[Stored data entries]
----------
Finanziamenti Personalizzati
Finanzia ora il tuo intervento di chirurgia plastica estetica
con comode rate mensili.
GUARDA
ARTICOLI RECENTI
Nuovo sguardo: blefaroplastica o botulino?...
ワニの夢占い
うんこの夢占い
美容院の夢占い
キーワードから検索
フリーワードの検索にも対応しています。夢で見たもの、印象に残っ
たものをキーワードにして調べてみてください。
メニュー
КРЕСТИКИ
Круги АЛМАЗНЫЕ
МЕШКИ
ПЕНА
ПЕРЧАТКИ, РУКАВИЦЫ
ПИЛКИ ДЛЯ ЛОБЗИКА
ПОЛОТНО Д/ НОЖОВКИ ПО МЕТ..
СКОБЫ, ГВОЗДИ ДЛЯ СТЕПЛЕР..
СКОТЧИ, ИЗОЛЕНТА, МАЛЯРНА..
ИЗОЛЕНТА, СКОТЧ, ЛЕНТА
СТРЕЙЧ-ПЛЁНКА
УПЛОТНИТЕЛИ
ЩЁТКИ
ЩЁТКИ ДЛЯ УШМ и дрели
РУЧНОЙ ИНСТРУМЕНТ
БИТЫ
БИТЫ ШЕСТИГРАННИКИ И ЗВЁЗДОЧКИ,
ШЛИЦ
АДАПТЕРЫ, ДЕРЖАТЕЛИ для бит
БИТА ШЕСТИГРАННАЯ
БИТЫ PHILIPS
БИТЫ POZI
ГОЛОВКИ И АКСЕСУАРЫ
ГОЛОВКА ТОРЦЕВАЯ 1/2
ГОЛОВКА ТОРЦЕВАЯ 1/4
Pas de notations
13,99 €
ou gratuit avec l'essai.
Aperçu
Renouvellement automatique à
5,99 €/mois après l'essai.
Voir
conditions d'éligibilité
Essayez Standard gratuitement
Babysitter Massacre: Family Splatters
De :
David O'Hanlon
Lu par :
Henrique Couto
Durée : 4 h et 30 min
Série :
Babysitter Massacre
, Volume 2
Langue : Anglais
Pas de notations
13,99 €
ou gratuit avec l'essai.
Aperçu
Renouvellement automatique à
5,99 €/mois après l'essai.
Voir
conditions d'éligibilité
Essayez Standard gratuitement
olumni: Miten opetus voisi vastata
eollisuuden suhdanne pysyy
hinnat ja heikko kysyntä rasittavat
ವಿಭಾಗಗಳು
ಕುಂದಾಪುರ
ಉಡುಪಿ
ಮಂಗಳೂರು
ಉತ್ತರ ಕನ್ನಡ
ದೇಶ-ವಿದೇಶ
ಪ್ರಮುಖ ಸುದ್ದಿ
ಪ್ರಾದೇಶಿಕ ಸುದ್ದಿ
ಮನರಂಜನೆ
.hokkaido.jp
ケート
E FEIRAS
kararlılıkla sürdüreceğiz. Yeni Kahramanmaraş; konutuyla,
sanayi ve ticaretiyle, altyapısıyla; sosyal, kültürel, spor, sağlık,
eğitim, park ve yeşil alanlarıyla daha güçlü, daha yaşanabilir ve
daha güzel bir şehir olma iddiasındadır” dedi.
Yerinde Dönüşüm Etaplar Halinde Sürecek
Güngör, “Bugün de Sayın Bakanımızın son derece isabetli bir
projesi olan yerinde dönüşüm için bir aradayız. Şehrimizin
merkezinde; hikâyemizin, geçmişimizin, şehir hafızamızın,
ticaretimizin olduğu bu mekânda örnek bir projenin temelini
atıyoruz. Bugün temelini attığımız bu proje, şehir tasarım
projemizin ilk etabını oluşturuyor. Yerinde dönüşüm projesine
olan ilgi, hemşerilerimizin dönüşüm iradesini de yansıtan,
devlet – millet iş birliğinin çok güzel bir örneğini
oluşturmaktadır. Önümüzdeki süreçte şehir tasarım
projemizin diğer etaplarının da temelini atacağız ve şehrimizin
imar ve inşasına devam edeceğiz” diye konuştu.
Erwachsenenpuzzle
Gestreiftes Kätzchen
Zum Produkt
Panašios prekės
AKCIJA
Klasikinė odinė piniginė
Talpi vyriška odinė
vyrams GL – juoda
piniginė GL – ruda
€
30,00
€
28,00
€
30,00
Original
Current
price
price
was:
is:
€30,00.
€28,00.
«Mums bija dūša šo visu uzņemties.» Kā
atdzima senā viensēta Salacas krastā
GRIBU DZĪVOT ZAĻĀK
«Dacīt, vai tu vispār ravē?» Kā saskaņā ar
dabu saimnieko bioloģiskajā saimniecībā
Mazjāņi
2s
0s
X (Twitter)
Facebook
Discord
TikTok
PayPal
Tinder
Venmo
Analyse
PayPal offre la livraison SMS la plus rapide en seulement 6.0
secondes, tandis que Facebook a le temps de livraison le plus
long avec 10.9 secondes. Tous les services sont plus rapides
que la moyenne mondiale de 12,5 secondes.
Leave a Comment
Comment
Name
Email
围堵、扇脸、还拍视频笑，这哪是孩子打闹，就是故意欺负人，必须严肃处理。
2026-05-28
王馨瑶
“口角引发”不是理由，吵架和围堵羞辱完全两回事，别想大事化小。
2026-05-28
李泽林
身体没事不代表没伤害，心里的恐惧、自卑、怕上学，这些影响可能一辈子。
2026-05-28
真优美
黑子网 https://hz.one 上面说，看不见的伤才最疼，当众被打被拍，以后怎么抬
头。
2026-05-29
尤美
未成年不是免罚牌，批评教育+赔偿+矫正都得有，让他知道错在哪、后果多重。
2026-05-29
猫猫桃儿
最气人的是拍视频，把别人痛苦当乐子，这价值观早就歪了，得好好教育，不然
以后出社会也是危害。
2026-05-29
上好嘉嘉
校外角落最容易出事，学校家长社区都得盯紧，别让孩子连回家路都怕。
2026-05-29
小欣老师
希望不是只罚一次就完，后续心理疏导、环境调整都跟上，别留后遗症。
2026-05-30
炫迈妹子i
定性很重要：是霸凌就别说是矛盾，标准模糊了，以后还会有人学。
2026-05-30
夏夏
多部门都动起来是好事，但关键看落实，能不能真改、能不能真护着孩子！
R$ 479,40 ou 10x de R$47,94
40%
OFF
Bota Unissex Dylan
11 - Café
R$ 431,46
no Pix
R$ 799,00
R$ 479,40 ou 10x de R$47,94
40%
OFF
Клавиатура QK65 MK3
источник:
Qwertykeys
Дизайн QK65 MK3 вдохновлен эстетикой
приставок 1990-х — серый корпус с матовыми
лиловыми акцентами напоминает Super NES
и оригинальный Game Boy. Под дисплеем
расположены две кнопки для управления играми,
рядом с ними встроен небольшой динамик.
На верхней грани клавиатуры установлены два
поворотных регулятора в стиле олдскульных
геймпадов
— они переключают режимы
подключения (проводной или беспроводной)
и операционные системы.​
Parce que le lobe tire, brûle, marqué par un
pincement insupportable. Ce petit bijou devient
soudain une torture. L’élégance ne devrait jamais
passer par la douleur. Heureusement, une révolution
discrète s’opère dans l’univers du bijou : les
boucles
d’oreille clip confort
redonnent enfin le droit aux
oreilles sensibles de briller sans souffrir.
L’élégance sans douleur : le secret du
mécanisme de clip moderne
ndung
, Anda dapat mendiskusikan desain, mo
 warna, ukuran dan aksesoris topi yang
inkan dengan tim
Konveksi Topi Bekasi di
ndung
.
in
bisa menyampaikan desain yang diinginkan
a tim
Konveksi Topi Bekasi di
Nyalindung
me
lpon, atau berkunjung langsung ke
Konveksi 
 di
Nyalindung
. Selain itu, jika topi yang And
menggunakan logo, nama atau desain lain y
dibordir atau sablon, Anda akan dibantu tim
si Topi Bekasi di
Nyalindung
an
----------
» Task brief
Each record above has to be set down again, word for word.

» Exercise answer
Finanziamenti Personalizzati
Finanzia ora il tuo intervento di chirurgia plastica estetica
con comode rate mensili.
GUARDA
ARTICOLI RECENTI
Nuovo sguardo: blefaroplastica o botulino?...
ワニの夢占い
うんこの夢占い
美容院の夢占い
キーワードから検索
フリーワードの検索にも対応しています。夢で見たもの、印象に残っ
たものをキーワードにして調べてみてください。
メニュー
КРЕСТИКИ
Круги АЛМАЗНЫЕ
МЕШКИ
ПЕНА
ПЕРЧАТКИ, РУКАВИЦЫ
ПИЛКИ ДЛЯ ЛОБЗИКА
ПОЛОТНО Д/ НОЖОВКИ ПО МЕТ..
СКОБЫ, ГВОЗДИ ДЛЯ СТЕПЛЕР..
СКОТЧИ, ИЗОЛЕНТА, МАЛЯРНА..
ИЗОЛЕНТА, СКОТЧ, ЛЕНТА
СТРЕЙЧ-ПЛЁНКА
УПЛОТНИТЕЛИ
ЩЁТКИ
ЩЁТКИ ДЛЯ УШМ и дрели
РУЧНОЙ ИНСТРУМЕНТ
БИТЫ
БИТЫ ШЕСТИГРАННИКИ И ЗВЁЗДОЧКИ,
ШЛИЦ
АДАПТЕРЫ, ДЕРЖАТЕЛИ для бит
БИТА ШЕСТИГРАННАЯ
БИТЫ PHILIPS
БИТЫ POZI
ГОЛОВКИ И АКСЕСУАРЫ
ГОЛОВКА ТОРЦЕВАЯ 1/2
ГОЛОВКА ТОРЦЕВАЯ 1/4
Pas de notations
13,99 €
ou gratuit avec l'essai.
Aperçu
Renouvellement automatique à
5,99 €/mois après l'essai.
Voir
conditions d'éligibilité
Essayez Standard gratuitement
Babysitter Massacre: Family Splatters
De :
David O'Hanlon
Lu par :
Henrique Couto
Durée : 4 h et 30 min
Série :
Babysitter Massacre
, Volume 2
Langue : Anglais
Pas de notations
13,99 €
ou gratuit avec l'essai.
Aperçu
Renouvellement automatique à
5,99 €/mois après l'essai.
Voir
conditions d'éligibilité
Essayez Standard gratuitement
olumni: Miten opetus voisi vastata
eollisuuden suhdanne pysyy
hinnat ja heikko kysyntä rasittavat
ವಿಭಾಗಗಳು
ಕುಂದಾಪುರ
ಉಡುಪಿ
ಮಂಗಳೂರು
ಉತ್ತರ ಕನ್ನಡ
ದೇಶ-ವಿದೇಶ
ಪ್ರಮುಖ ಸುದ್ದಿ
ಪ್ರಾದೇಶಿಕ ಸುದ್ದಿ
ಮನರಂಜನೆ
.hokkaido.jp
ケート
E FEIRAS
kararlılıkla sürdüreceğiz. Yeni Kahramanmaraş; konutuyla,
sanayi ve ticaretiyle, altyapısıyla; sosyal, kültürel, spor, sağlık,
eğitim, park ve yeşil alanlarıyla daha güçlü, daha yaşanabilir ve
daha güzel bir şehir olma iddiasındadır” dedi.
Yerinde Dönüşüm Etaplar Halinde Sürecek
Güngör, “Bugün de Sayın Bakanımızın son derece isabetli bir
projesi olan yerinde dönüşüm için bir aradayız. Şehrimizin
merkezinde; hikâyemizin, geçmişimizin, şehir hafızamızın,
ticaretimizin olduğu bu mekânda örnek bir projenin temelini
atıyoruz. Bugün temelini attığımız bu proje, şehir tasarım
projemizin ilk etabını oluşturuyor. Yerinde dönüşüm projesine
olan ilgi, hemşerilerimizin dönüşüm iradesini de yansıtan,
devlet – millet iş birliğinin çok güzel bir örneğini
oluşturmaktadır. Önümüzdeki süreçte şehir tasarım
projemizin diğer etaplarının da temelini atacağız ve şehrimizin
imar ve inşasına devam edeceğiz” diye konuştu.
Erwachsenenpuzzle
Gestreiftes Kätzchen
Zum Produkt
Panašios prekės
AKCIJA
Klasikinė odinė piniginė
Talpi vyriška odinė
vyrams GL – juoda
piniginė GL – ruda
€
30,00
€
28,00
€
30,00
Original
Current
price
price
was:
is:
€30,00.
€28,00.
«Mums bija dūša šo visu uzņemties.» Kā
atdzima senā viensēta Salacas krastā
GRIBU DZĪVOT ZAĻĀK
«Dacīt, vai tu vispār ravē?» Kā saskaņā ar
dabu saimnieko bioloģiskajā saimniecībā
Mazjāņi
2s
0s
X (Twitter)
Facebook
Discord
TikTok
PayPal
Tinder
Venmo
Analyse
PayPal offre la livraison SMS la plus rapide en seulement 6.0
secondes, tandis que Facebook a le temps de livraison le plus
long avec 10.9 secondes. Tous les services sont plus rapides
que la moyenne mondiale de 12,5 secondes.
Leave a Comment
Comment
Name
Email
围堵、扇脸、还拍视频笑，这哪是孩子打闹，就是故意欺负人，必须严肃处理。
2026-05-28
王馨瑶
“口角引发”不是理由，吵架和围堵羞辱完全两回事，别想大事化小。
2026-05-28
李泽林
身体没事不代表没伤害，心里的恐惧、自卑、怕上学，这些影响可能一辈子。
2026-05-28
真优美
黑子网 https://hz.one 上面说，看不见的伤才最疼，当众被打被拍，以后怎么抬
头。
2026-05-29
尤美
未成年不是免罚牌，批评教育+赔偿+矫正都得有，让他知道错在哪、后果多重。
2026-05-29
猫猫桃儿
最气人的是拍视频，把别人痛苦当乐子，这价值观早就歪了，得好好教育，不然
以后出社会也是危害。
2026-05-29
上好嘉嘉
校外角落最容易出事，学校家长社区都得盯紧，别让孩子连回家路都怕。
2026-05-29
小欣老师
希望不是只罚一次就完，后续心理疏导、环境调整都跟上，别留后遗症。
2026-05-30
炫迈妹子i
定性很重要：是霸凌就别说是矛盾，标准模糊了，以后还会有人学。
2026-05-30
夏夏
多部门都动起来是好事，但关键看落实，能不能真改、能不能真护着孩子！
R$ 479,40 ou 10x de R$47,94
40%
OFF
Bota Unissex Dylan
11 - Café
R$ 431,46
no Pix
R$ 799,00
R$ 479,40 ou 10x de R$47,94
40%
OFF
Клавиатура QK65 MK3
источник:
Qwertykeys
Дизайн QK65 MK3 вдохновлен эстетикой
приставок 1990-х — серый корпус с матовыми
лиловыми акцентами напоминает Super NES
и оригинальный Game Boy. Под дисплеем
расположены две кнопки для управления играми,
рядом с ними встроен небольшой динамик.
На верхней грани клавиатуры установлены два
поворотных регулятора в стиле олдскульных
геймпадов
— они переключают режимы
подключения (проводной или беспроводной)
и операционные системы.​
Parce que le lobe tire, brûle, marqué par un
pincement insupportable. Ce petit bijou devient
soudain une torture. L’élégance ne devrait jamais
passer par la douleur. Heureusement, une révolution
discrète s’opère dans l’univers du bijou : les
boucles
d’oreille clip confort
redonnent enfin le droit aux
oreilles sensibles de briller sans souffrir.
L’élégance sans douleur : le secret du
mécanisme de clip moderne
ndung
, Anda dapat mendiskusikan desain, mo
 warna, ukuran dan aksesoris topi yang
inkan dengan tim
Konveksi Topi Bekasi di
ndung
.
in
bisa menyampaikan desain yang diinginkan
a tim
Konveksi Topi Bekasi di
Nyalindung
me
lpon, atau berkunjung langsung ke
Konveksi 
 di
Nyalindung
. Selain itu, jika topi yang And
menggunakan logo, nama atau desain lain y
dibordir atau sablon, Anda akan dibantu tim
si Topi Bekasi di
Nyalindung
an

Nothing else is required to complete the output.